The sheik also said he would not accept the offer to be president of Nigeria if asked by any party but would rather support someone acceptable to the majority of Nigerians to assume office.
“I cannot be a president of Nigeria,” he said. “Why? Because of the diversity of Nigeria. Let everybody maintain his diversity. I don’t want to impose myself on people who are ready to reject me. So we should find natural people who are acceptable to everybody so that we can have peace.”
He described President Jonathan’s firing of former Aviation Minister Stella Oduah as too little too late.
“Already the nation has characterized the regime as tolerant to corruption,” he said. “The image has not yet been corrected. It would have been a better image if the president had sacked that woman.”

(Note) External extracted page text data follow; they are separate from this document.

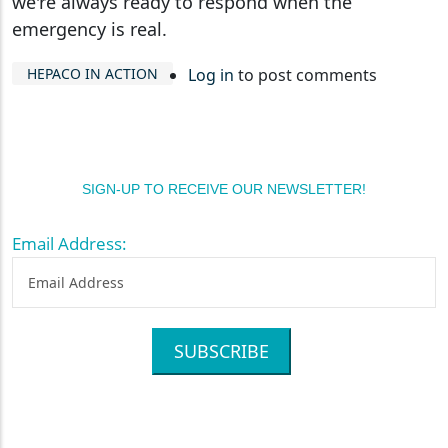
we're always ready to respond when the
emergency is real.
HEPACO IN ACTION
Log in
to post comments
SIGN-UP TO RECEIVE OUR NEWSLETTER!
Email Address:
SUBSCRIBE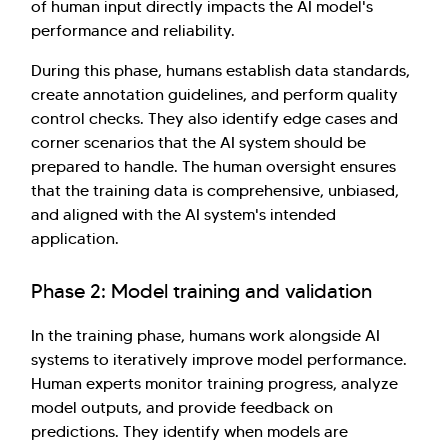
of human input directly impacts the AI model's
performance and reliability.
During this phase, humans establish data standards,
create annotation guidelines, and perform quality
control checks. They also identify edge cases and
corner scenarios that the AI system should be
prepared to handle. The human oversight ensures
that the training data is comprehensive, unbiased,
and aligned with the AI system's intended
application.
Phase 2: Model training and validation
In the training phase, humans work alongside AI
systems to iteratively improve model performance.
Human experts monitor training progress, analyze
model outputs, and provide feedback on
predictions. They identify when models are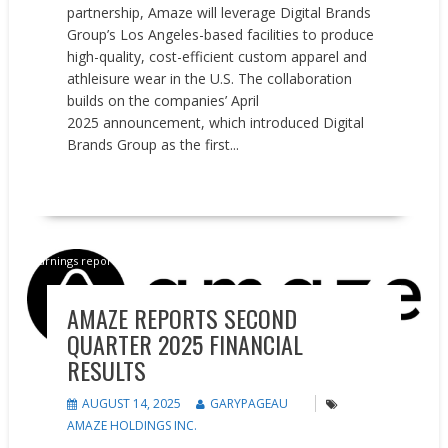
partnership, Amaze will leverage Digital Brands
Group’s Los Angeles-based facilities to produce
high-quality, cost-efficient custom apparel and
athleisure wear in the U.S. The collaboration
builds on the companies’ April
2025 announcement, which introduced Digital
Brands Group as the first...
READ MORE
Earnings reports
News
AMAZE REPORTS SECOND
QUARTER 2025 FINANCIAL
RESULTS
AUGUST 14, 2025
GARYPAGEAU
AMAZE HOLDINGS INC.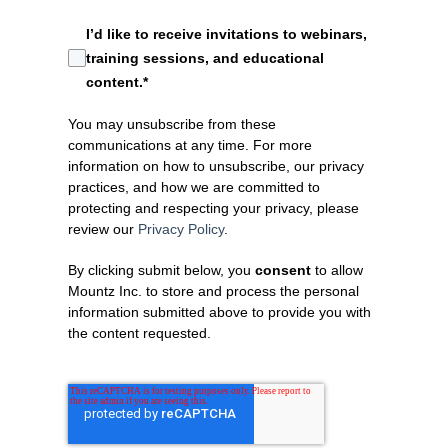
I’d like to receive invitations to webinars,
training sessions, and educational
content.
*
BFA Automation Scre
You may unsubscribe from these
communications at any time. For more
information on how to unsubscribe, our privacy
practices, and how we are committed to
protecting and respecting your privacy, please
review our
Privacy Policy
.
By clicking submit below, you
consent
to allow
Mountz Inc. to store and process the personal
information submitted above to provide you with
the content requested.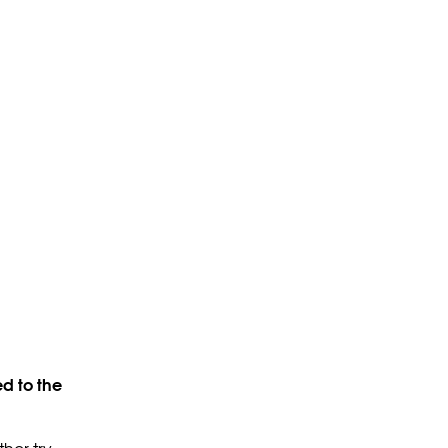
d to the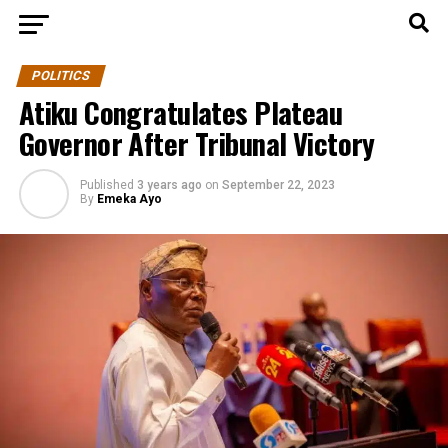
POLITICS
Atiku Congratulates Plateau
Governor After Tribunal Victory
Published
3 years ago
on
September 22, 2023
By
Emeka Ayo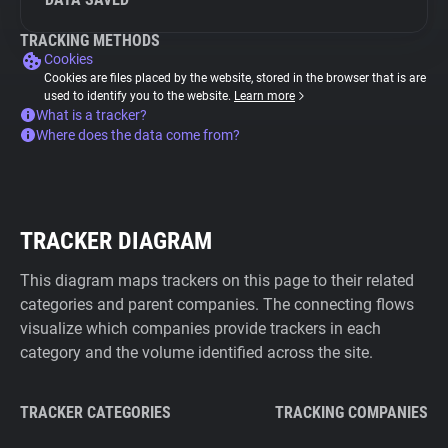
TRACKING METHODS
Cookies
Cookies are files placed by the website, stored in the browser that is are
used to identify you to the website.
Learn more
What is a tracker?
Where does the data come from?
TRACKER DIAGRAM
This diagram maps trackers on this page to their related
categories and parent companies. The connecting flows
visualize which companies provide trackers in each
category and the volume identified across the site.
TRACKER CATEGORIES
TRACKING COMPANIES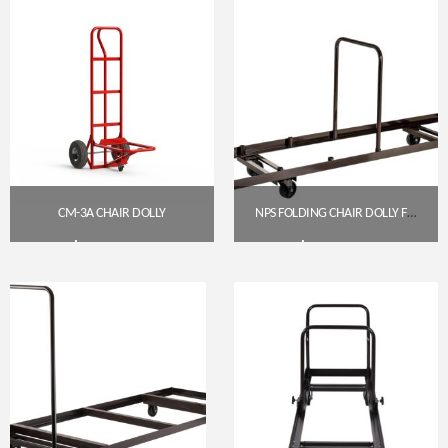
CM-3A CHAIR DOLLY
NPS FOLDING CHAIR DOLLY FOR VERTICAL STORAGE (35 CHAIR CAPACITY)
$
205.00
$
295.79
Get A Quote
Get A Quote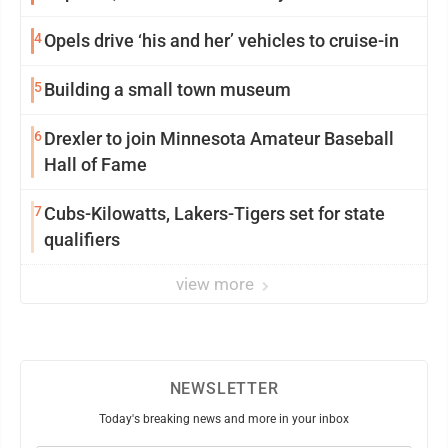
4
Opels drive ‘his and her’ vehicles to cruise-in
5
Building a small town museum
6
Drexler to join Minnesota Amateur Baseball
Hall of Fame
7
Cubs-Kilowatts, Lakers-Tigers set for state
qualifiers
view more
NEWSLETTER
Today's breaking news and more in your inbox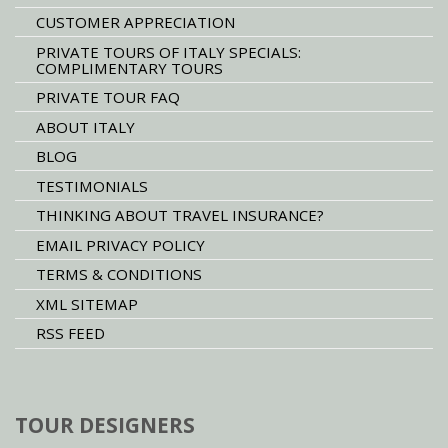
CUSTOMER APPRECIATION
PRIVATE TOURS OF ITALY SPECIALS:
COMPLIMENTARY TOURS
PRIVATE TOUR FAQ
ABOUT ITALY
BLOG
TESTIMONIALS
THINKING ABOUT TRAVEL INSURANCE?
EMAIL PRIVACY POLICY
TERMS & CONDITIONS
XML SITEMAP
RSS FEED
TOUR DESIGNERS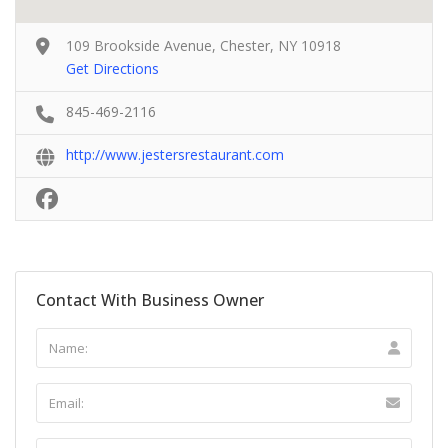
109 Brookside Avenue, Chester, NY 10918
Get Directions
845-469-2116
http://www.jestersrestaurant.com
Contact With Business Owner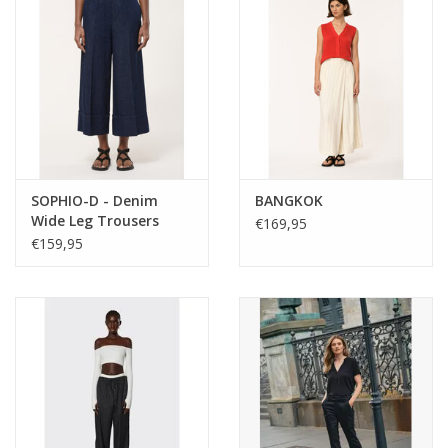
SOPHIO-D - Denim
BANGKOK
Wide Leg Trousers
€169,95
€159,95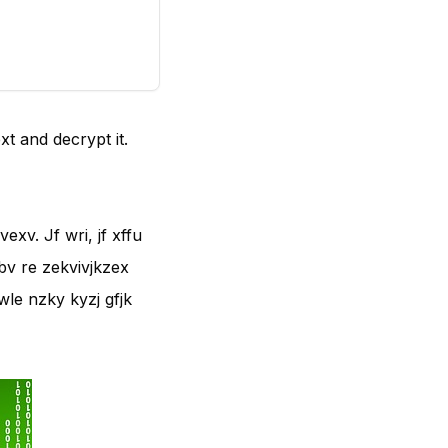
xt and decrypt it.
exv. Jf wri, jf xffu
drbv re zekvivjkzex
 wle nzky kyzj gfjk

On the controversy over the $20 billion the Nigerian National Petroleum Corporation (NNPC) is alleged to have failed to remit to the federal account, Sheik Gumi called for a combined team of auditors from Russia, China and Germany to come and audit the corporation's account. Handing the audit over to a Western auditing firm he said would not work because the money in question is in western banks and there would be conflict of interest. He recommended that the Senate and the House of Representatives should select the auditors and not the Minister of Finance.
Sheik Gumi also observed that Muslims were the first victims of the fight against terror. He said that the way the president fights terror had the whole of the northern region subjugated to draconic laws; a situation which he reckons has brought resentment against President Jonathan. “The imagine of Jonathan now in the North has gone bad,” he said.
Gumi rejected the president's pronouncement last week that his government had left Nigeria better and stronger than he met it pointing at corruption and insecurity across the land as an example. “He (Jonathan) didn’t make Nigeria better,” he said. “He made it worse.”
He also commended Saharareporters for breaking stories around Stella Oduah’s corruption and sustaining the story, leading to her eventual dismissal. “If the press in Nigeria is as good as Saharareporters, Nigeria will be better” he said.